*** Opening of Exercise input ***

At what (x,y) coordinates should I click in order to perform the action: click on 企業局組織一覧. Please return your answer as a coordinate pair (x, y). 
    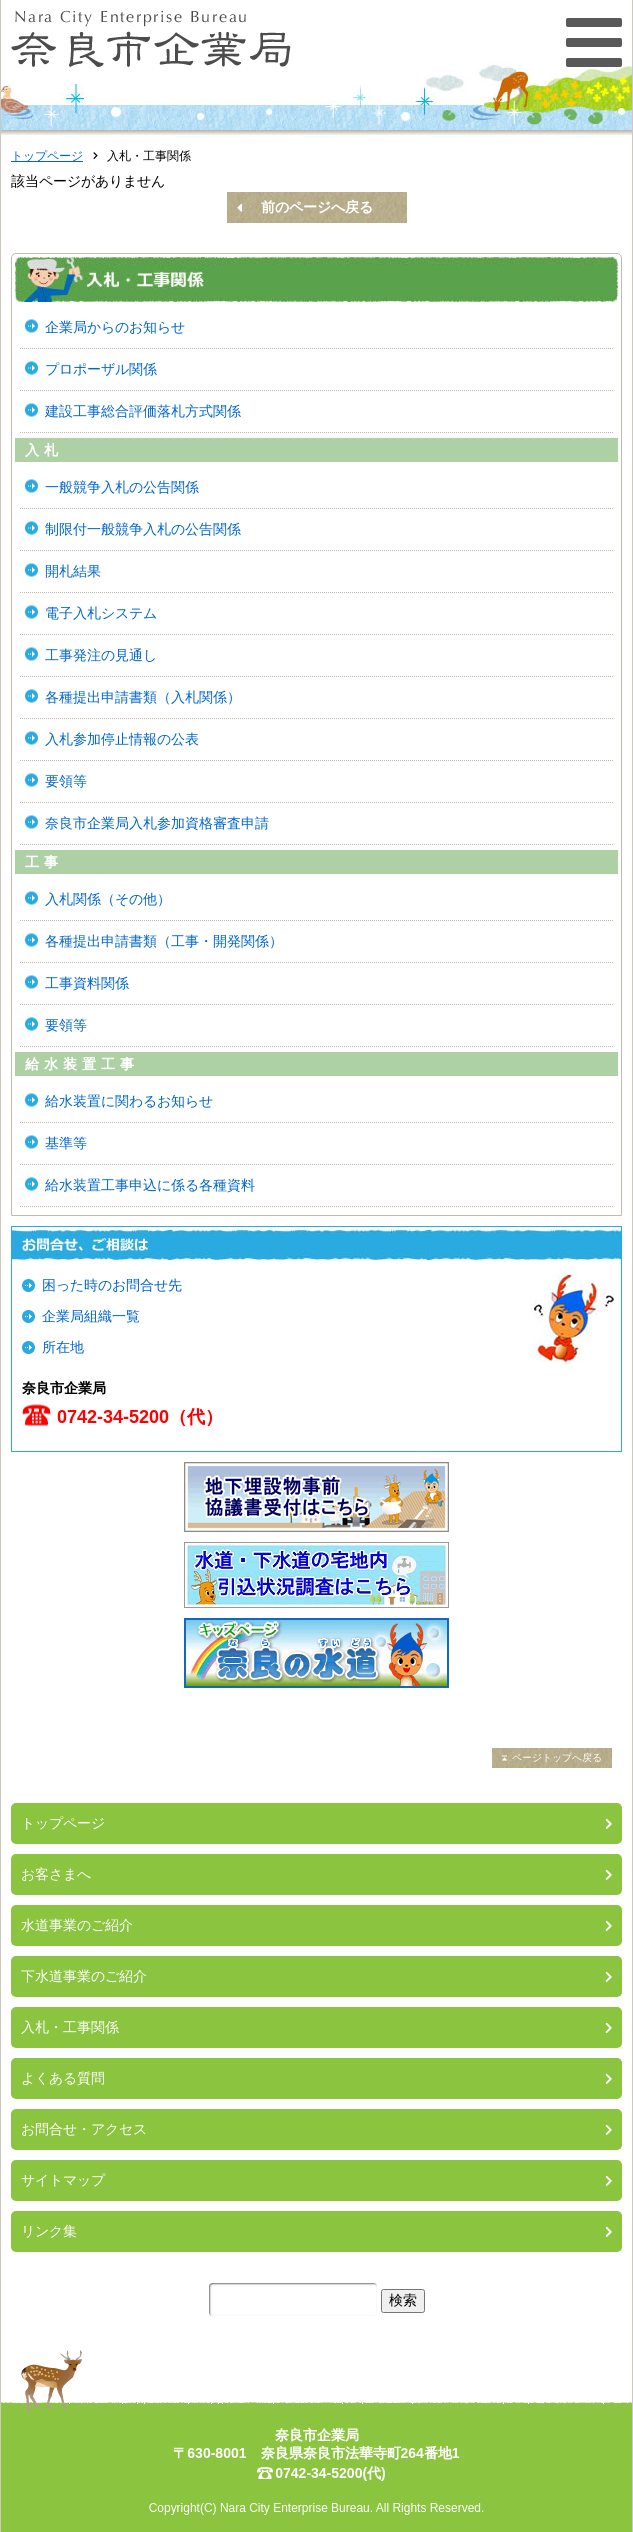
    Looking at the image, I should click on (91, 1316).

*** Close of Exercise input ***
*** Opening of Exercise input ***

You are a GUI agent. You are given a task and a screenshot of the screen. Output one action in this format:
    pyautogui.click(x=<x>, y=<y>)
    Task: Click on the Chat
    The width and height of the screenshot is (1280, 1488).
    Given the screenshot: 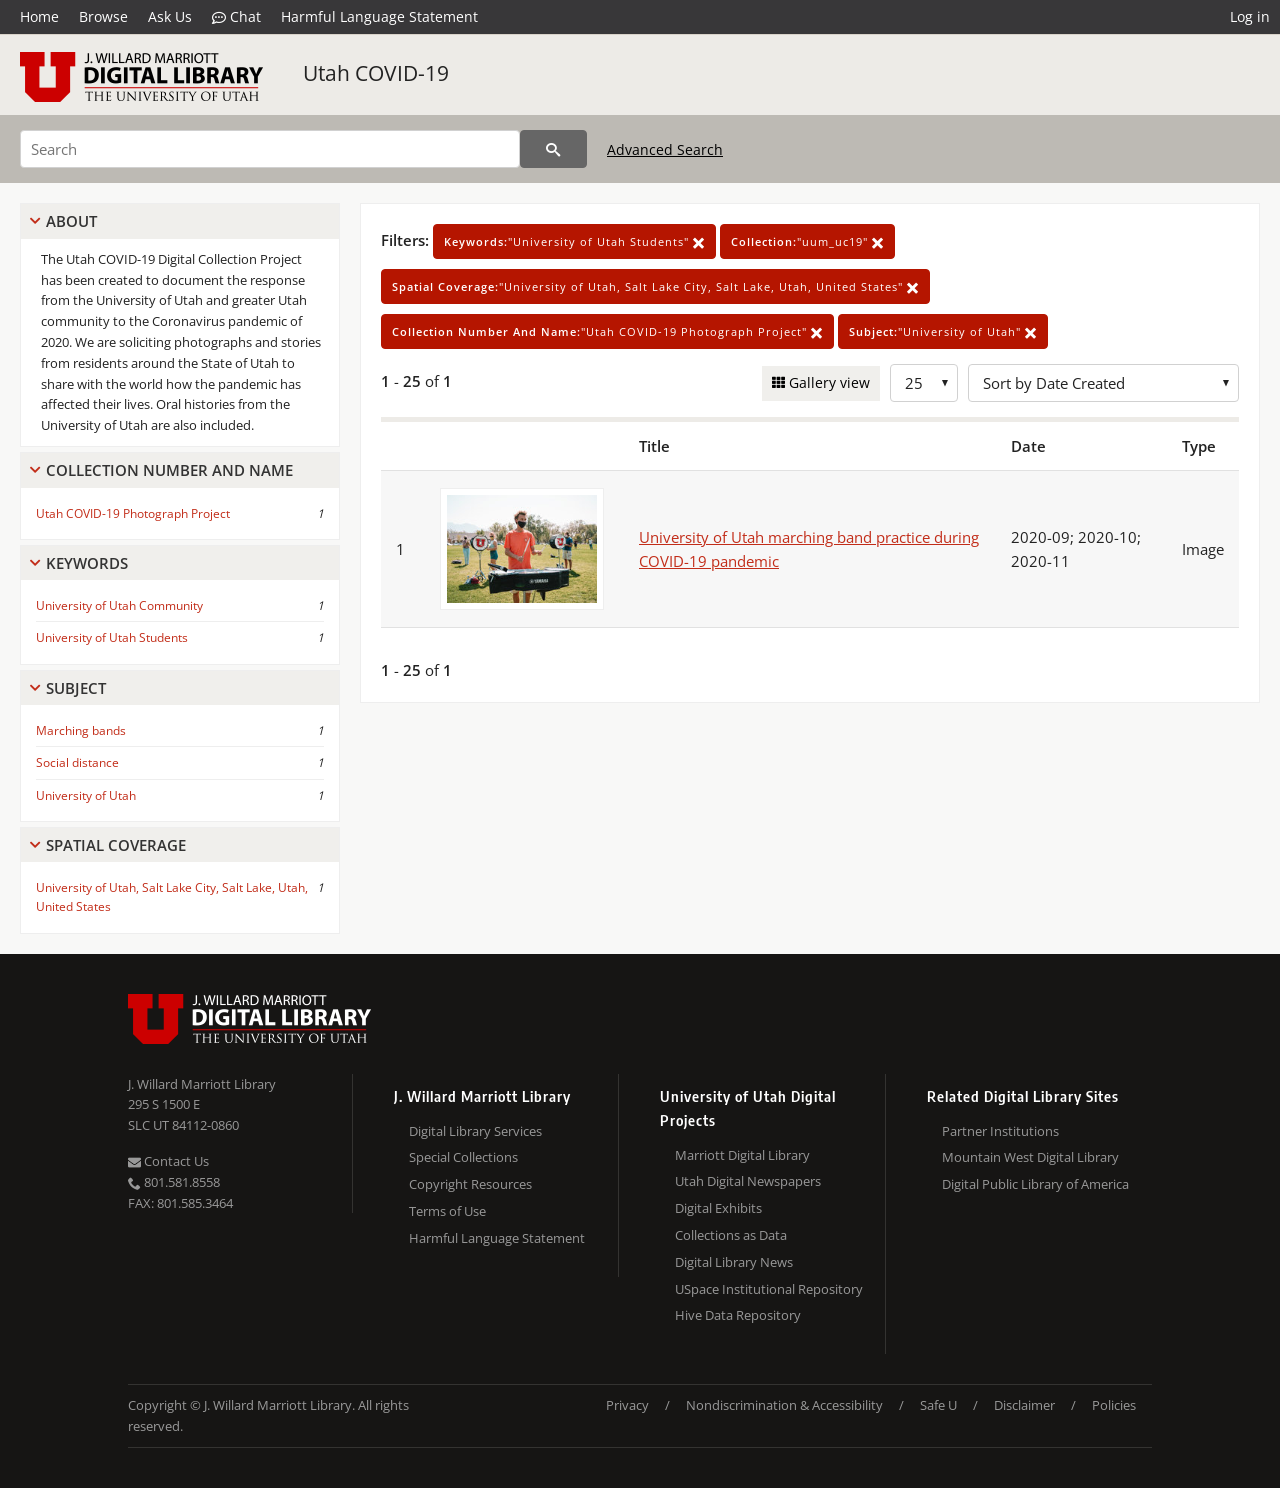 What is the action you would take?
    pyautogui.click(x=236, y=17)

*** Close of Exercise input ***
*** Opening of Exercise input ***

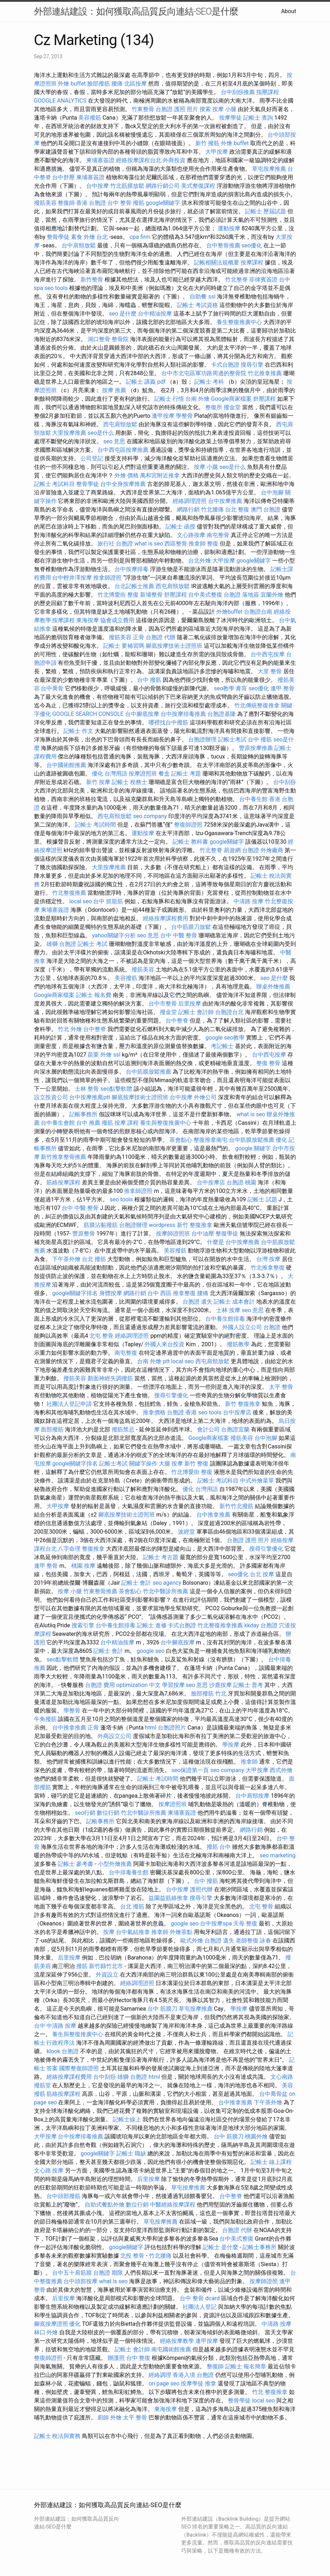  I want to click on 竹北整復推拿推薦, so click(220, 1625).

*** Close of Exercise input ***

Taking the entries above, print exactly the lines starting at the line with "You are a GUI" and ending at the line with "The width and", both included.

You are a GUI agent. You are given a task and a screenshot of the screen. Output one action in this format:
    pyautogui.click(x=<x>, y=<y>)
    Task: Click on the Chat
    The width and height of the screenshot is (1280, 1488).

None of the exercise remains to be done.